[EXERCISE INSTRUCTIONS] Wherever a picture appears in the listing below, leave it out and reproduce the rest exactly.

[DATASET EXCERPTS]
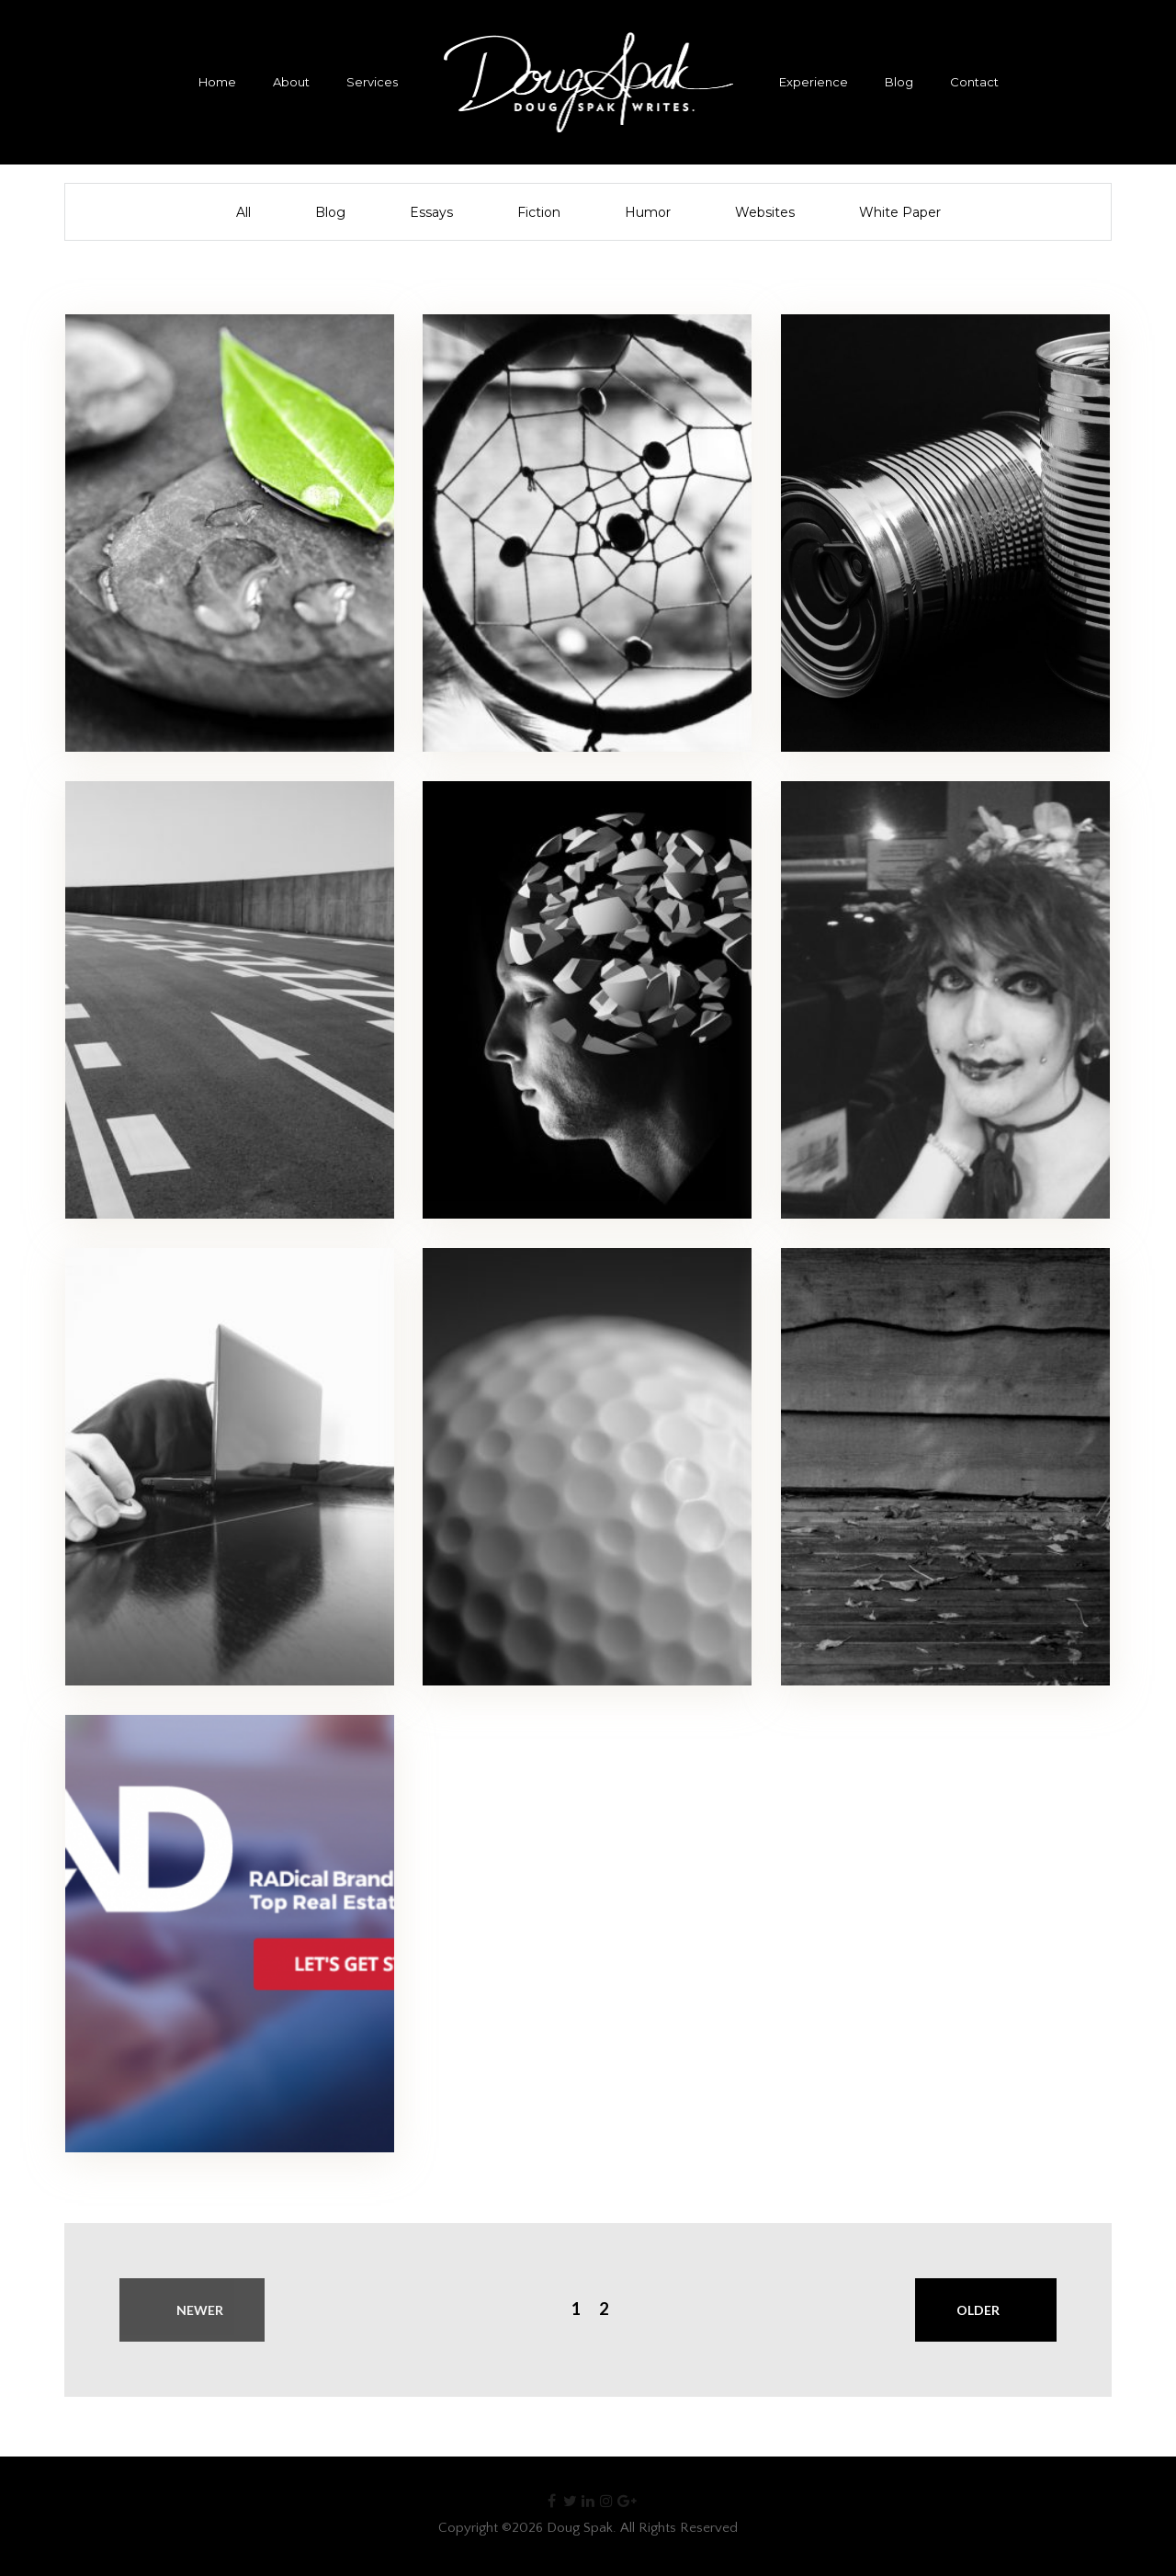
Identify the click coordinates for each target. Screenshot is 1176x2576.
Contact (974, 81)
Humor (648, 212)
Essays (431, 212)
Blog (899, 81)
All (243, 212)
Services (372, 81)
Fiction (538, 212)
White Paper (900, 212)
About (291, 81)
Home (217, 81)
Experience (813, 81)
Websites (765, 212)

[RESULT]
Identify the click coordinates for each target. Screenshot is 1176x2576.
Contact (974, 81)
Humor (648, 212)
Essays (431, 212)
Blog (899, 81)
All (243, 212)
Services (372, 81)
Fiction (538, 212)
White Paper (900, 212)
About (291, 81)
Home (217, 81)
Experience (813, 81)
Websites (765, 212)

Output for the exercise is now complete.